**Task brief**
Each line in the records that mentions the word "Scope" needs to be listed.
Segment Start: Given data
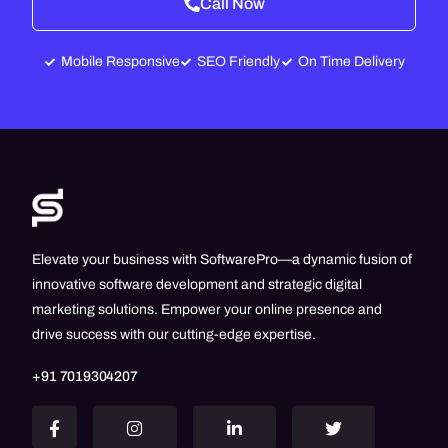
Call Now
Mobile Responsive
SEO Friendly
On Time Delivery
Elevate your business with SoftwarePro—a dynamic fusion of
innovative software development and strategic digital
marketing solutions. Empower your online presence and
drive success with our cutting-edge expertise.
+91 7019304207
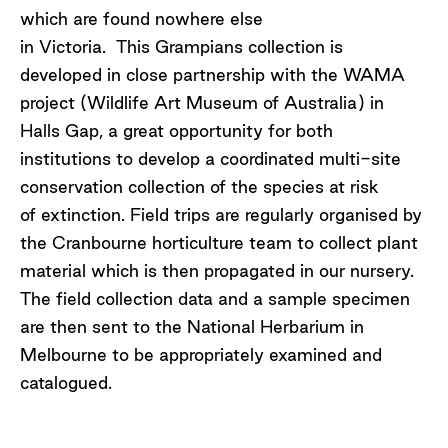
which are found nowhere else
in Victoria. This Grampians collection is
developed in close partnership with the WAMA
project (Wildlife Art Museum of Australia) in
Halls Gap, a great opportunity for both
institutions to develop a coordinated multi-site
conservation collection of the species at risk
of extinction. Field trips are regularly organised by
the Cranbourne horticulture team to collect plant
material which is then propagated in our nursery.
The field collection data and a sample specimen
are then sent to the National Herbarium in
Melbourne to be appropriately examined and
catalogued.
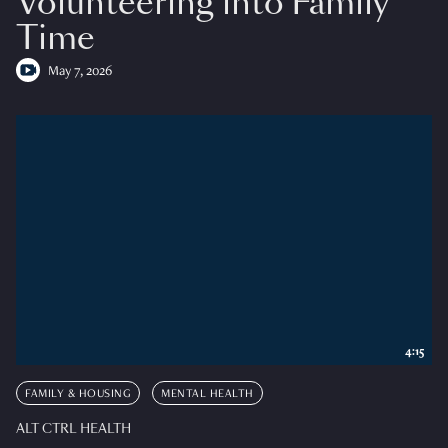
Volunteering into Family
Time
May 7, 2026
4:15
FAMILY & HOUSING
MENTAL HEALTH
ALT CTRL HEALTH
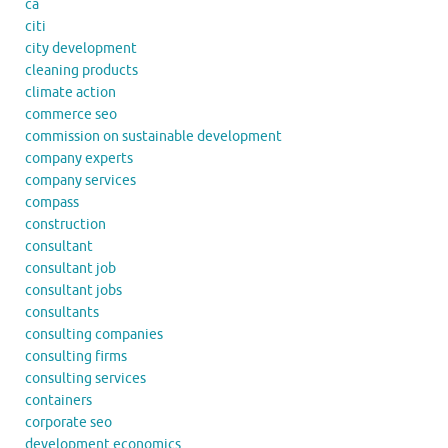
ca
citi
city development
cleaning products
climate action
commerce seo
commission on sustainable development
company experts
company services
compass
construction
consultant
consultant job
consultant jobs
consultants
consulting companies
consulting firms
consulting services
containers
corporate seo
development economics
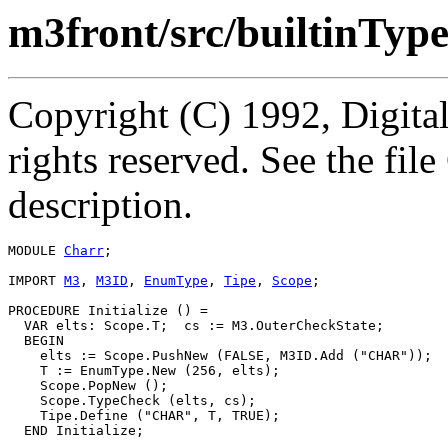
m3front/src/builtinTyp
Copyright (C) 1992, Digita
rights reserved. See the fi
description.
MODULE 
Charr
;

IMPORT 
M3
, 
M3ID
, 
EnumType
, 
Tipe
, 
Scope
;

PROCEDURE 
Initialize
 () =

  VAR elts: Scope.T;  cs := M3.OuterCheckState;

  BEGIN

    elts := Scope.PushNew (FALSE, M3ID.Add ("CHAR"));

    T := EnumType.New (256, elts);

    Scope.PopNew ();

    Scope.TypeCheck (elts, cs);

    Tipe.Define ("CHAR", T, TRUE);

  END Initialize;
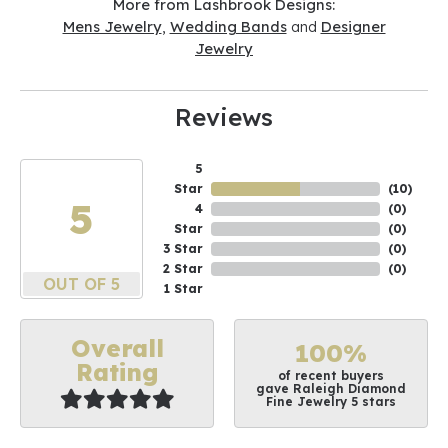
More from Lashbrook Designs:
Mens Jewelry
,
Wedding Bands
and
Designer
Jewelry
Reviews
5
Star
(
10
)
5
4
(
0
)
Star
(
0
)
3 Star
(
0
)
2 Star
(
0
)
OUT OF 5
1 Star
Overall
100%
Rating
of recent buyers
gave Raleigh Diamond
Fine Jewelry 5 stars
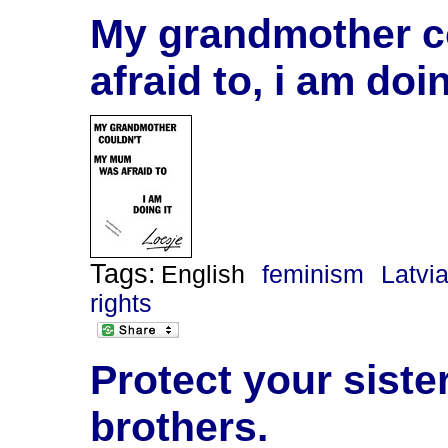
My grandmother c
afraid to, i am doin
Tags:
English
feminism
Latvi
rights
Protect your siste
brothers.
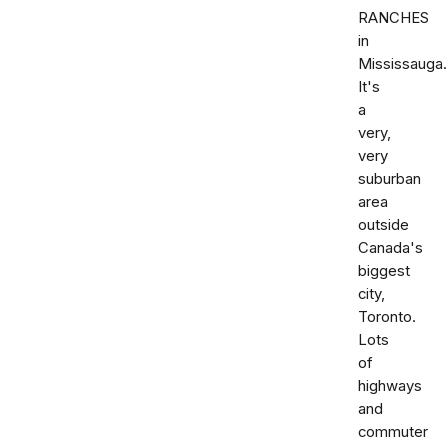
RANCHES
in
Mississauga.
It's
a
very,
very
suburban
area
outside
Canada's
biggest
city,
Toronto.
Lots
of
highways
and
commuter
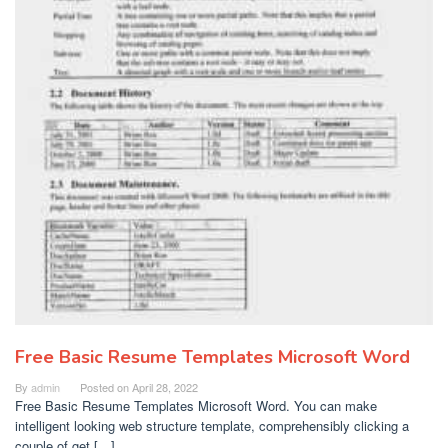
Free Basic Resume Templates Microsoft Word
By
admin
Posted on
April 28, 2022
Free Basic Resume Templates Microsoft Word. You can make
intelligent looking web structure template, comprehensibly clicking a
couple of get […]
Segment End: Given data
**Task solution**
Scope
  VAR elts: Scope.T;  cs := M3.OuterCheckState;
    elts := Scope.PushNew (FALSE, M3ID.Add ("CHAR"));
    Scope.PopNew ();
    Scope.TypeCheck (elts, cs);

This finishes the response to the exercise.